Véronique Fauconnet monte Le 20 novembre, dans son petit TOL de Bonnevoie, strident texte de Lars Norén, qui divise depuis sa parution en 2008. C’est en effet avec un sentiment double que nous laissent les mots du suédois, inspirés du journal intime d’un lycéen allemand qui aura tenté de venger lui-même la souffrance des humiliations que l’école peut provoquer. Un texte laissé comme le testament du « massacreur », qui angoisse autant qu’il désoriente en induisant une étrange empathie face à celui qu’on traitait de « loser ». Proposition courageuse, Le 20 novembre est ainsi porté sous les lumières de scène avec justesse par le trio Aude-Laurence Biver, Mika Bouchet-Virette et Jérôme Varanfrain, sur une mise en scène en demi-teinte, elle aussi.

« Mes actions sont tout simplement le résultat de votre monde. Un monde qui n’a pas voulu me laisser être celui que je suis ». Sebastian Bosse, jeune lycéen d’Emsdetten en Allemagne, attaque son lycée le 20 novembre, avec la ferme intention d’y tuer camarades et professeurs avant de le détruire. Ce monstrueux contexte, on peut le lire avant de rentrer en salle. Sans cela, ce qu’on entend, c’est la parole d’un jeune perturbé, laissée sur internet, et que Lars Norén tisse en pièce de théâtre. À deux doigts de passer à l’acte, le jeune homme livre ses motivations entre brutalité et désespoir, dans un monologue qui taillade le spectateur.
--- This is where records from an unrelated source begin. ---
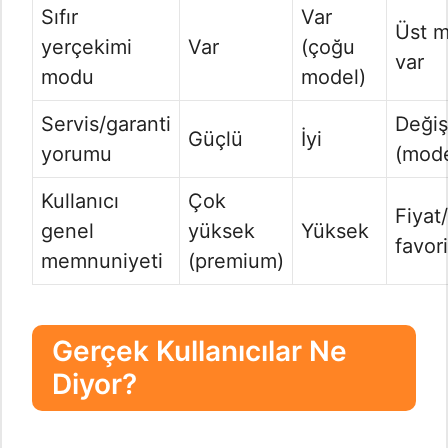
Sıfır
Var
Üst m
yerçekimi
Var
(çoğu
var
modu
model)
Servis/garanti
Deği
Güçlü
İyi
yorumu
(mode
Kullanıcı
Çok
Fiyat
genel
yüksek
Yüksek
favori
memnuniyeti
(premium)
Gerçek Kullanıcılar Ne
Diyor?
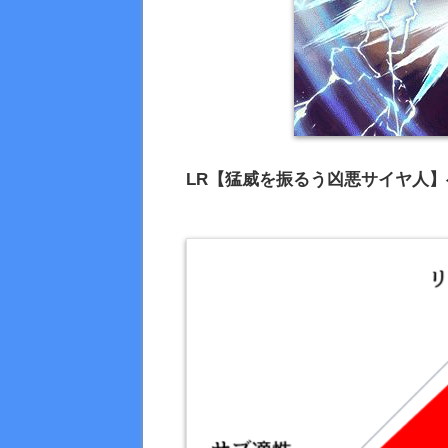
LR【猛威を振るう凶悪サイヤ人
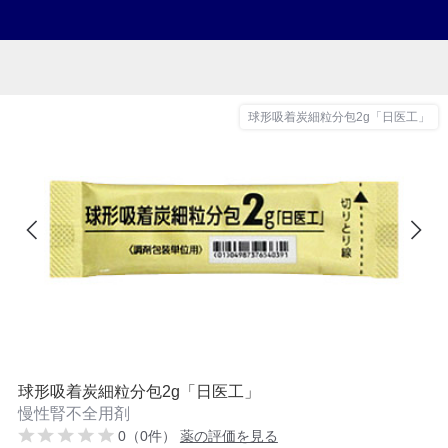
球形吸着炭細粒分包2g「日医工」
球形吸着炭細粒分包2g「日医工」
慢性腎不全用剤
0（0件）
薬の評価を見る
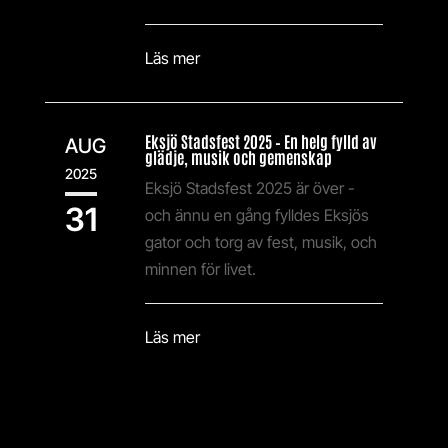
Läs mer
Eksjö Stadsfest 2025 – En helg fylld av
AUG
glädje, musik och gemenskap
2025
Eksjö Stadsfest 2025 är över -
31
och ännu en gång fylldes Eksjös
gator och torg av fest, musik, och
minnen för livet.
Läs mer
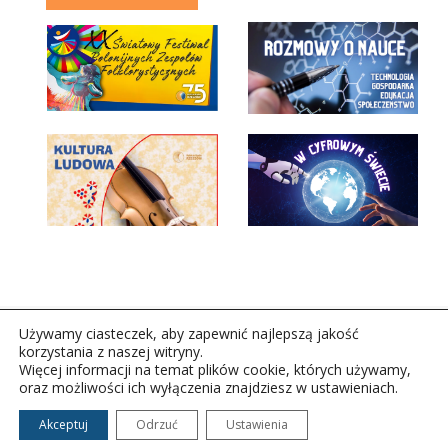
Używamy ciasteczek, aby zapewnić najlepszą jakość
korzystania z naszej witryny.
Więcej informacji na temat plików cookie, których używamy,
oraz możliwości ich wyłączenia znajdziesz w ustawieniach.
Copyright © 2026Polskie Radio Rzeszów S.A. w likwidacj.
Wszelkie prawa zastrzeżone.
Akceptuj
Odrzuć
Ustawienia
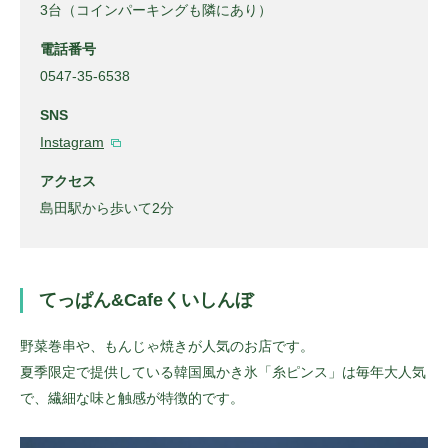
3台（コインパーキングも隣にあり）
電話番号
0547-35-6538
SNS
Instagram
アクセス
島田駅から歩いて2分
てっぱん&Cafeくいしんぼ
野菜巻串や、もんじゃ焼きが人気のお店です。
夏季限定で提供している韓国風かき氷「糸ピンス」は毎年大人気
で、繊細な味と触感が特徴的です。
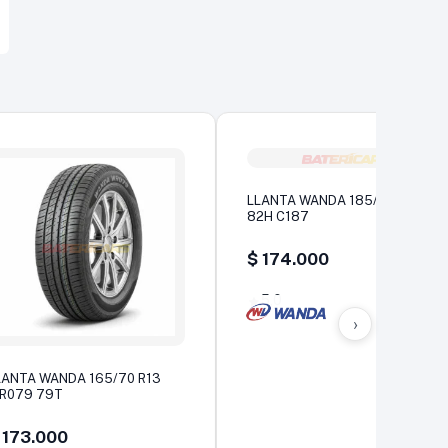
LLANTA WANDA 185/60 R14
82H C187
$
174.000
5,0
›
LANTA WANDA 165/70 R13
R079 79T
173.000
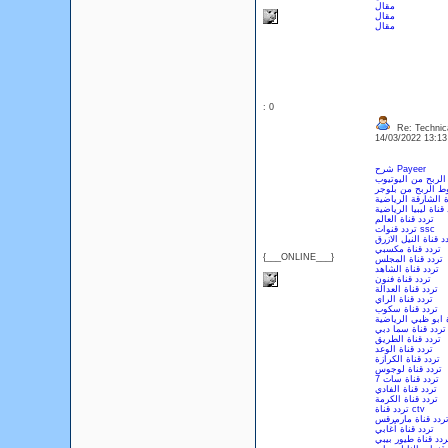
مقال
مقال
مقال
: 0
Re: Technica
14/03/2022 13:1
شرح Payeer
لربح من اليوتيوب
 الربح من بلوجر
ة الشارقة الرياضية
 قناة ليبيا الرياضية
تردد قناة العالم
تردد قنوات ssc
د قناة النيل الازرق
تردد قناة مكسبي
{___ONLINE___}
تردد قناة المجلس
تردد قناة الشاهد
تردد قناة فنون
تردد قناة العدالة
تردد قناة الراي
تردد قناة سكوب
ة ابو ظبي الرياضية
تردد قناة سما دبي
تردد قناة الطريق
تردد قناة الوعد
تردد قناة الكرازة
تردد قناة لوجوس
تردد قناة سات 7
تردد قناة الفادي
تردد قناة الكرمة
تردد قناة ctv
ردد قناة مارمرقس
تردد قناة أغابي
ردد قناة طيور بيبي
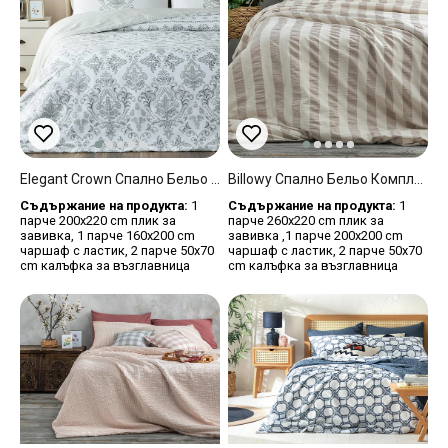
Elegant Crown Спално Бельо Компле Двоен Размер, Памучен Сатен, Сребристо, 200 X 220 Cm
Billowy Спално Бельо Компле Super King Size, Gofre, Бежово, 260 X 220 Cm
Съдържание на продукта:
1
Съдържание на продукта:
1
парче 200x220 cm плик за
парче 260x220 cm плик за
завивка, 1 парче 160x200 cm
завивка ,1 парче 200x200 cm
чаршаф с ластик, 2 парче 50x70
чаршаф с ластик, 2 парче 50x70
cm калъфка за възглавница
cm калъфка за възглавница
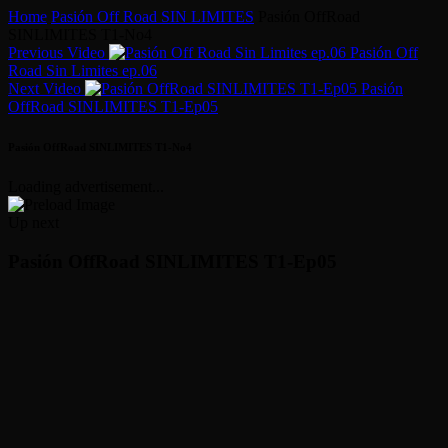
Home
Pasión Off Road SIN LIMITES
Pasión OffRoad
SINLIMITES T1-No4
Previous Video
Pasión Off
Road Sin Limites ep.06
Next Video
Pasión
OffRoad SINLIMITES T1-Ep05
Pasión OffRoad SINLIMITES T1-No4
Loading advertisement...
Up next
Pasión OffRoad SINLIMITES T1-Ep05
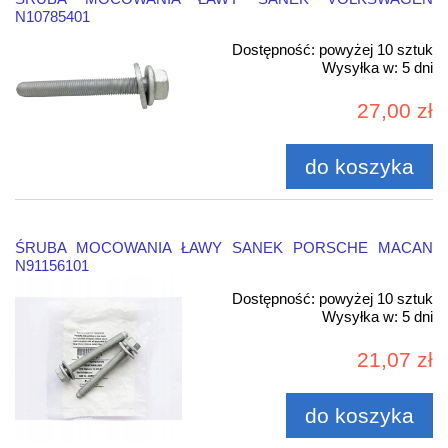
N10785401
Dostępność:
powyżej 10 sztuk
Wysyłka w:
5 dni
27,00 zł
do koszyka
ŚRUBA MOCOWANIA ŁAWY SANEK PORSCHE MACAN
N91156101
Dostępność:
powyżej 10 sztuk
Wysyłka w:
5 dni
21,07 zł
do koszyka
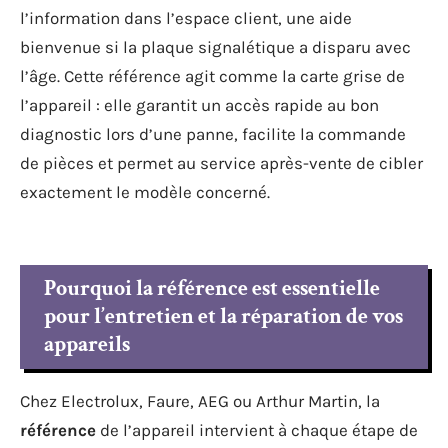
l’information dans l’espace client, une aide
bienvenue si la plaque signalétique a disparu avec
l’âge. Cette référence agit comme la carte grise de
l’appareil : elle garantit un accès rapide au bon
diagnostic lors d’une panne, facilite la commande
de pièces et permet au service après-vente de cibler
exactement le modèle concerné.
Pourquoi la référence est essentielle
pour l’entretien et la réparation de vos
appareils
Chez Electrolux, Faure, AEG ou Arthur Martin, la
référence
de l’appareil intervient à chaque étape de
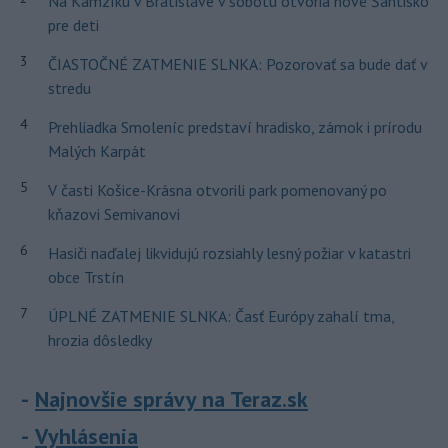
Na Kamzíku v Bratislave v sobotu otvoria nové Šantisko
pre deti
3
ČIASTOČNÉ ZATMENIE SLNKA: Pozorovať sa bude dať v
stredu
4
Prehliadka Smoleníc predstaví hradisko, zámok i prírodu
Malých Karpát
5
V časti Košice-Krásna otvorili park pomenovaný po
kňazovi Semivanovi
6
Hasiči naďalej likvidujú rozsiahly lesný požiar v katastri
obce Trstín
7
ÚPLNÉ ZATMENIE SLNKA: Časť Európy zahalí tma,
hrozia dôsledky
Najnovšie správy na Teraz.sk
Vyhlásenia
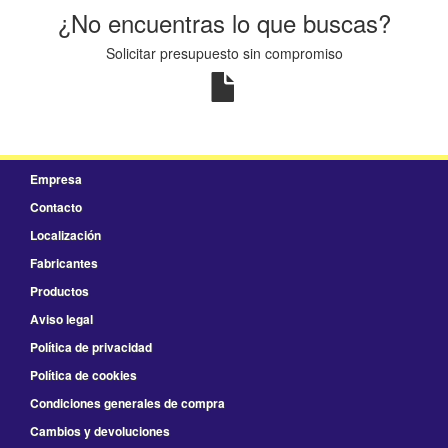
¿No encuentras lo que buscas?
Solicitar presupuesto sin compromiso
Empresa
Contacto
Localización
Fabricantes
Productos
Aviso legal
Política de privacidad
Política de cookies
Condiciones generales de compra
Cambios y devoluciones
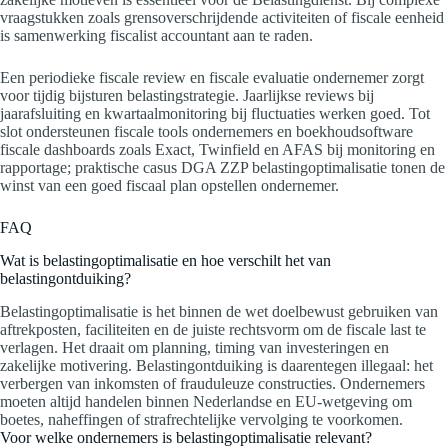
vraagstukken zoals grensoverschrijdende activiteiten of fiscale eenheid
is samenwerking fiscalist accountant aan te raden.
Een periodieke fiscale review en fiscale evaluatie ondernemer zorgt
voor tijdig bijsturen belastingstrategie. Jaarlijkse reviews bij
jaarafsluiting en kwartaalmonitoring bij fluctuaties werken goed. Tot
slot ondersteunen fiscale tools ondernemers en boekhoudsoftware
fiscale dashboards zoals Exact, Twinfield en AFAS bij monitoring en
rapportage; praktische casus DGA ZZP belastingoptimalisatie tonen de
winst van een goed fiscaal plan opstellen ondernemer.
FAQ
Wat is belastingoptimalisatie en hoe verschilt het van
belastingontduiking?
Belastingoptimalisatie is het binnen de wet doelbewust gebruiken van
aftrekposten, faciliteiten en de juiste rechtsvorm om de fiscale last te
verlagen. Het draait om planning, timing van investeringen en
zakelijke motivering. Belastingontduiking is daarentegen illegaal: het
verbergen van inkomsten of frauduleuze constructies. Ondernemers
moeten altijd handelen binnen Nederlandse en EU-wetgeving om
boetes, naheffingen of strafrechtelijke vervolging te voorkomen.
Voor welke ondernemers is belastingoptimalisatie relevant?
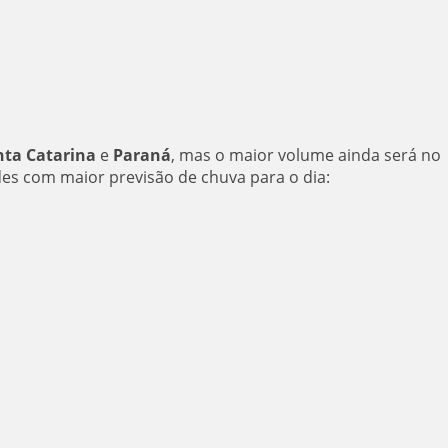
nta Catarina
e
Paraná
, mas o maior volume ainda será no
des com maior previsão de chuva para o dia:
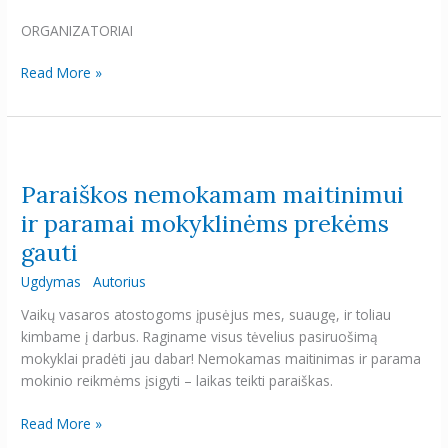
ORGANIZATORIAI
Read More »
Paraiškos
nemokamam
Paraiškos nemokamam maitinimui
maitinimui
ir
ir paramai mokyklinėms prekėms
paramai
gauti
mokyklinėms
prekėms
Ugdymas
Autorius
gauti
Vaikų vasaros atostogoms įpusėjus mes, suaugę, ir toliau
kimbame į darbus. Raginame visus tėvelius pasiruošimą
mokyklai pradėti jau dabar! Nemokamas maitinimas ir parama
mokinio reikmėms įsigyti – laikas teikti paraiškas.
Read More »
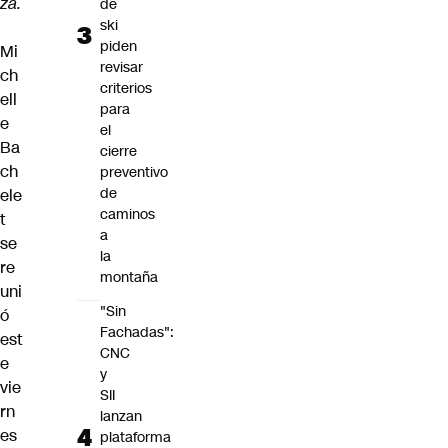
za.
de
ski
piden
Mi
revisar
ch
criterios
ell
para
e
el
Ba
cierre
ch
preventivo
de
ele
caminos
t
a
se
la
re
montaña
uni
"Sin
ó
Fachadas":
est
CNC
e
y
vie
SII
rn
lanzan
es
plataforma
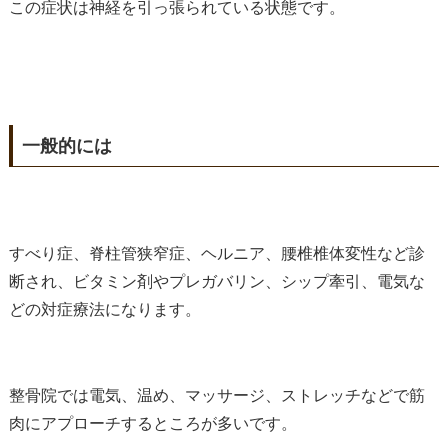
この症状は神経を引っ張られている状態です。
一般的には
すべり症、脊柱管狭窄症、ヘルニア、腰椎椎体変性など診
断され、ビタミン剤やプレガバリン、シップ牽引、電気な
どの対症療法になります。
整骨院では電気、温め、マッサージ、ストレッチなどで筋
肉にアプローチするところが多いです。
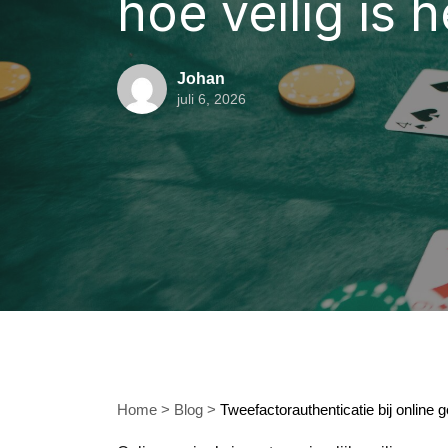
hoe veilig is h
Johan
juli 6, 2026
Home
>
Blog
>
Tweefactorauthenticatie bij online g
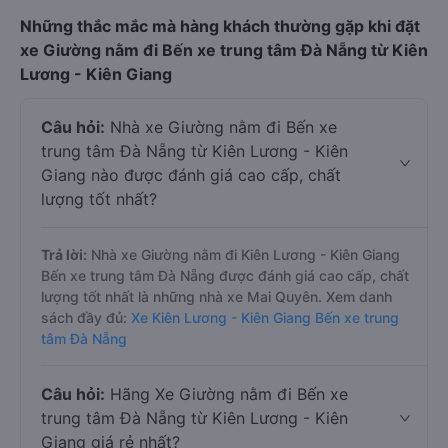
Những thắc mắc mà hàng khách thường gặp khi đặt
xe Giường nằm đi Bến xe trung tâm Đà Nẵng từ Kiên
Lương - Kiên Giang
Câu hỏi:
Nhà xe Giường nằm đi Bến xe
trung tâm Đà Nẵng từ Kiên Lương - Kiên
Giang nào được đánh giá cao cấp, chất
lượng tốt nhất?
Trả lời:
Nhà xe Giường nằm đi Kiên Lương - Kiên Giang
Bến xe trung tâm Đà Nẵng được đánh giá cao cấp, chất
lượng tốt nhất là những nhà xe Mai Quyên. Xem danh
sách đầy đủ:
Xe Kiên Lương - Kiên Giang Bến xe trung
tâm Đà Nẵng
Câu hỏi:
Hãng Xe Giường nằm đi Bến xe
trung tâm Đà Nẵng từ Kiên Lương - Kiên
Giang giá rẻ nhất?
Argumentaire préliminaire d’un tueur qui aura heureusement raté son objectif, le théâtre s’empare là d’un drame de société, où le propos se livre dans un acte scénique fort dans le plus froid des premiers degrés. À un endroit où les mécanismes du théâtre n’existent plus, sans jugement de celui qu’on écoute, laissant le spectateur se dépatouiller lui-même de toutes thématiques polémiques, jusqu’à lui laisser libre la parole s’il souhaite la prendre. À l’image de la version du TOL, qui a connu le soir où nous y étions, une fin rare, où la précieuse intervention d’un des spectateurs a lancé un vif débat au sortir de la salle. L’évidence est pourtant là, en prenant le fait divers comme le prétexte d’une pièce qui fait se côtoyer l’effroi et l’incompréhension, Lars Norén comprend bien le dérangeant de la chose.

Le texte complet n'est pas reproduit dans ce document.